The professor of familiar creatures will help you teach your dog to fetch a ball, a stick … or a mandrake root for a magic potion.

Key Symbols

  • Everyone at Mandrake Academy has an animal familiar — a magical companion and assistant. The Initiate has a white rabbit. The Magician has a great-tailed grackle. The High Priestess has a black cat.

  • The professor of familiar creatures is pictured feeding her own familiar, a wyvern, by hand. Wyverns are dangerous, dragon-like creatures, with wings, two legs, and a serpent’s tail. While the wyvern isn’t likely to bite the hand that feeds him, any close interaction with the creature entails an element of risk.

  • The Strength card illustrates bravery and courage. The professor might seem fearless, but that’s not necessarily the case. She’d be the first to tell you that she both fears and respects the power of every wild creature. She’s learned, however, to maintain her composure, even in the face of danger.

  • She’s also learned that some animals feed on fear, so she refuses to display any hint of vulnerability. Instead, she snatches victory from the jaws of defeat.

  • Astrologically, the Strength card is linked to Leo, the sign of the lion. The wyvern, like all fire-breathing dragons, is a mythic version of the lion.

  • The professor’s fiery red hair, like a lion’s mane, hints at her connection to Leo. So does the ruby-red heart pinned to her blouse, and the giant glyph for the sun behind her. Leo rules the heart, and Leo is ruled by the sun.

  • The glyph for Leo, in the top right corner of the card, spells out the connection. The Leo glyph is a curved line that looks like a lion’s tale or a lion’s mane.

  • The wyvern’s tail looks something like the Leo glyph. It’s also reminiscent of the figure-eight lemniscate about the professor’s head, which is a symbol of infinity.

  • The symbol at the top left corner of the card is the Hebrew letter Teth, which means serpent. The wyvern has a serpent’s scales, a serpent’s tail, and a serpent’s tooth. The imagery calls Shakespeare’s King Lear to mind. He complained, “How sharper than a serpent’s tooth it is, to have a thankless child.” Happily, familiar creatures aren’t children, which means we can release them back into the wild if they start to bite.

Practical Magic

Every major arcana card in the Wizards Tarot includes a familiar creature. Some depict more than one. Go through the major arcana cards, list the familiars you see in each one, and write down the human and animal characteristics you associate with them.

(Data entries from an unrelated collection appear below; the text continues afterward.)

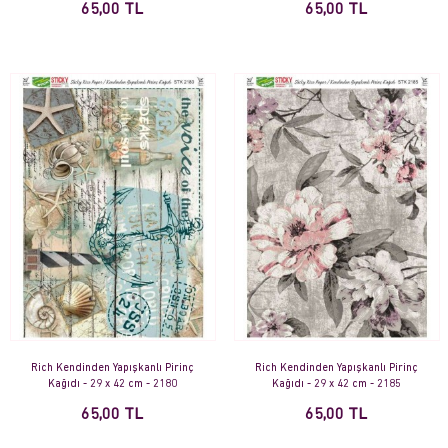
65,00 TL
65,00 TL
Rich Kendinden Yapışkanlı Pirinç
Rich Kendinden Yapışkanlı Pirinç
Kağıdı - 29 x 42 cm - 2180
Kağıdı - 29 x 42 cm - 2185
65,00 TL
65,00 TL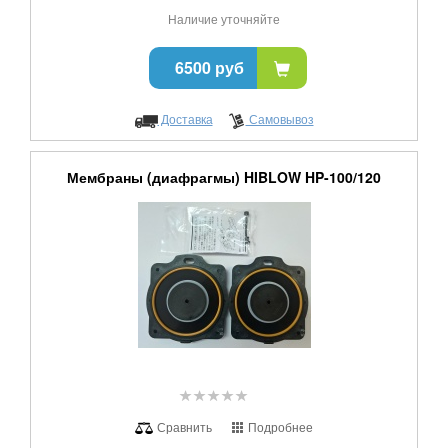
Наличие уточняйте
6500 руб
Доставка
Самовывоз
Мембраны (диафрагмы) HIBLOW HP-100/120
Сравнить
Подробнее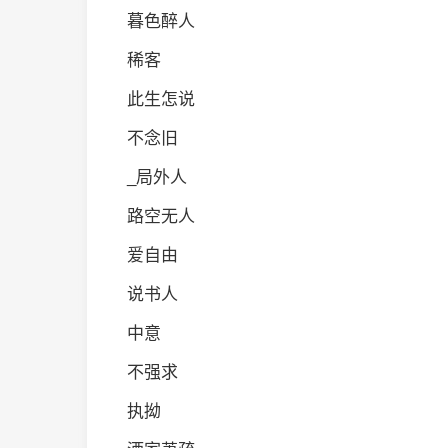
暮色醉人
稀客
此生怎说
不念旧
_局外人
路空无人
爱自由
说书人
中意
不强求
执拗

Strength’s Familiar Creatures Spread

fire water air earth

Familiar creatures represent a primal side of human nature. The animal you choose as your familiar — or the animal that chooses you — will reveal a lot about your personality.

This majors-only spread is designed to help you find the familiar creature that’s right for you.

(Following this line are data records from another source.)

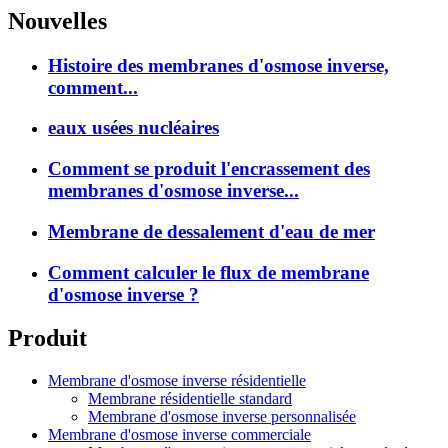
Nouvelles
Histoire des membranes d'osmose inverse,
comment...
eaux usées nucléaires
Comment se produit l'encrassement des
membranes d'osmose inverse...
Membrane de dessalement d'eau de mer
Comment calculer le flux de membrane
d'osmose inverse ?
Produit
Membrane d'osmose inverse résidentielle
Membrane résidentielle standard
Membrane d'osmose inverse personnalisée
Membrane d'osmose inverse commerciale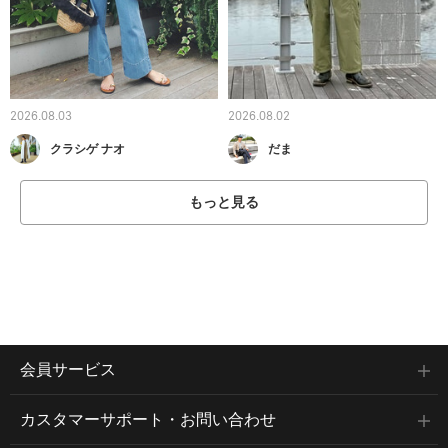
2026.08.03
2026.08.02
クラシゲ ナオ
だま
もっと見る
会員サービス
カスタマーサポート・お問い合わせ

  1. Pull the major arcana cards from your deck and shuffle them.

  2. Start dealing the cards, face up, into four separate piles: one for creatures of fire, like the wyvern in the Strength card; one for creatures of water, like fish; one for creatures of air, like birds; and one for creatures of earth, like dogs and cats.

  3. Keep dealing, until you come to a card that pictures an animal in its own element.

This isn’t a quick spread — but the process of finding a familiar creature shouldn’t be rushed. If you run out of cards before you succeed, pick them up, shuffle them again, and keep dealing.

Once you’ve found your familiar, get to know the animal. Study the image and examine its role in the card. Research the creature’s characteristics. Give your creature a name, or ask him to reveal it to you during meditation. Later, you can ask him to help you with spellwork, or to find information for you on the psychic plane.

Remember that working with a familiar creature entails a measure of self control. Before you can tame a wild animal, you’ll have to tame your own animal instincts, drives, and passions.